Aidan Merivale Crawley  (10 April 1908 – 3 November 1993) was a British journalist, television executive and editor, and politician. He was a member of both of Britain's major political parties: the Labour Party and Conservative Party, and was elected to the House of Commons as a Labour MP from 1945 to 1951, and as a Conservative MP from 1962 to 1967.

Education
Crawley was educated at Harrow School and Trinity College, Oxford. He played cricket for both Harrow and for Oxford University Cricket Club. He scored 87 in the 1926 Eton v Harrow match at Lord's, an innings which Wisden described as "widely regarded as the best innings in the match for many year", and he was described in the same publication as a "beautiful player". In 1928 he set a new record for runs scored in a season for Oxford with 1,137 runs scored, and in 1929 scored 204 against Northamptonshire.

Life and career
Crawley had a varied career, playing first-class cricket, serving in the armed forces, acting as a Member of Parliament for two political parties, making documentary films and serving as the first chairman of London Weekend Television.

Cricket career

Crawley made his first-class cricket debut in May 1927, playing for Oxford University against Harlequins. Later the same year he made his County Championship debut for Kent County Cricket Club against Worcestershire as an amateur cricketer. The bulk of Crawley's first-class cricket career was in the late 1920s and early 1930s. He made at least ten first-class appearances in each year between 1927 and 1932 and made a total of 87 first-class appearances, the majority during this period. He played a total of 39 times for Oxford and 33 for Kent as well as eight times for Marylebone Cricket Club (MCC) as well as making a few appearances for other teams such as the Free Foresters.
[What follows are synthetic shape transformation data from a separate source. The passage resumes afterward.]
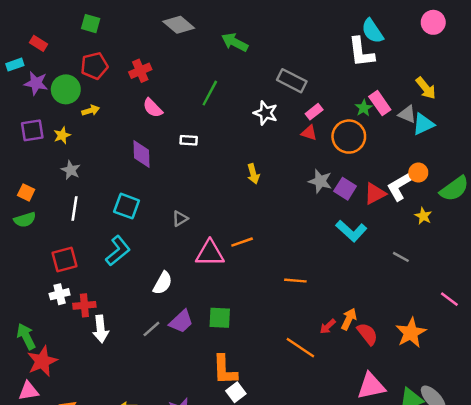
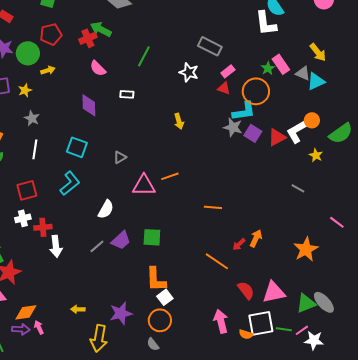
green arrow: (235, 42) -> (101, 29), moved
cyan L-shape: (351, 231) -> (244, 111), moved, turned -50
red semicircle: (367, 334) -> (246, 290), moved

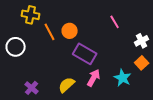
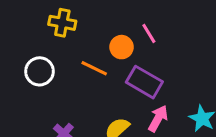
pink line: (115, 22) -> (149, 33), moved
orange line: (50, 32) -> (94, 68), moved, turned -36

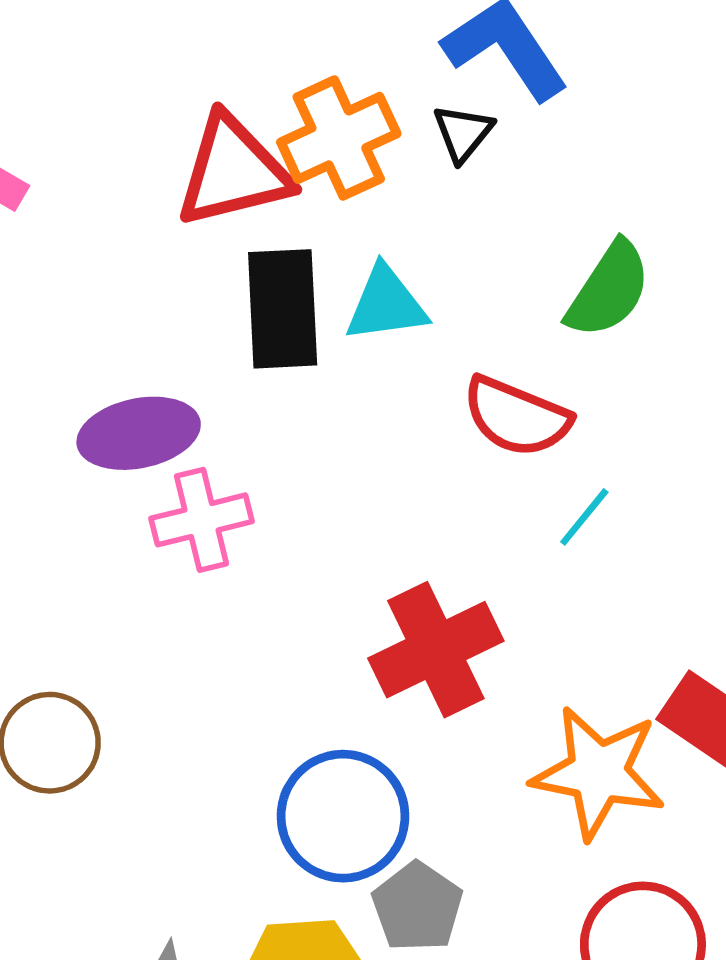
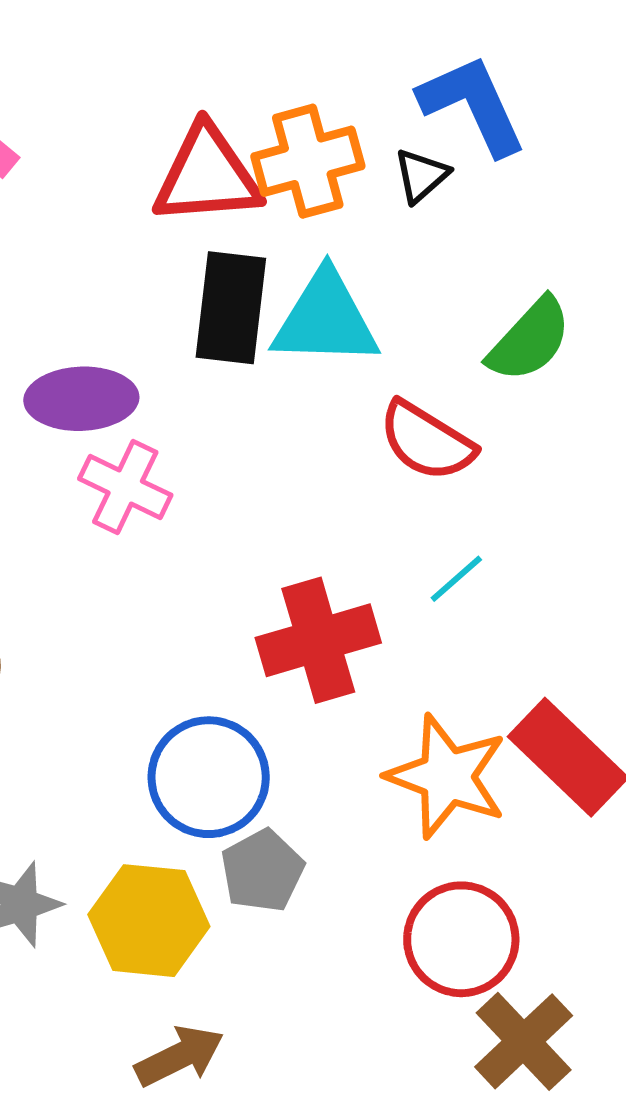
cyan triangle: (386, 304) -> (325, 319), size x1.4
cyan line: (584, 517) -> (456, 579), moved
pink cross: (201, 520) -> (125, 487), turned 30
He played only six more first-class matches after the end of the 1932 season, four of which took place after the Second World War whilst he was a sitting MP. He also made four Minor Counties Championship appearances for Buckinghamshire in 1948 and was president of MCC in 1972-73 and the chairman of the National Cricket Association for seven years, during which time he was one of the driving forces behind the establishment of the National Village Cricket Championship.

Services career
He joined the Auxiliary Air Force in 1936, and was a trained fighter pilot at start of the Second World War.  After serving on night patrols over the English Channel he was sent ostensibly as an assistant air attaché to Turkey in April 1940, cover for intelligence work in the Balkans in Yugoslavia and Bulgaria, being smuggled out of Sofia when the Germans invaded the latter country in March 1941.  Subsequently, assigned to 73 Squadron in Egypt, he was shot down in July 1941 near besieged Tobruk and was taken prisoner of war.  He remained in Germany, despite escape attempts, latterly at Stalag Luft III.

Parliamentary career
He was Labour Member of Parliament for Buckingham from 1945 to 1951, when he lost to the Conservative candidate Frank Markham, himself an ex-Labour MP. He was Under-Secretary of State for Air in Clement Attlee's Labour Government. Having left the Labour Party in 1957, in 1962, he was elected to Parliament as a Conservative, winning the by-election in West Derbyshire.  He held the seat through two general elections, before resigning in 1967 to become Chairman of London Weekend Television where he remained until 1973.

Media career
In 1955, he was the first editor-in-chief of Independent Television News and was responsible for introducing American-style newscasters to British media and pledged to transform television's attitudes to politicians. He left ITN after a row when the company tried to trim down the news operations and rejoined the BBC.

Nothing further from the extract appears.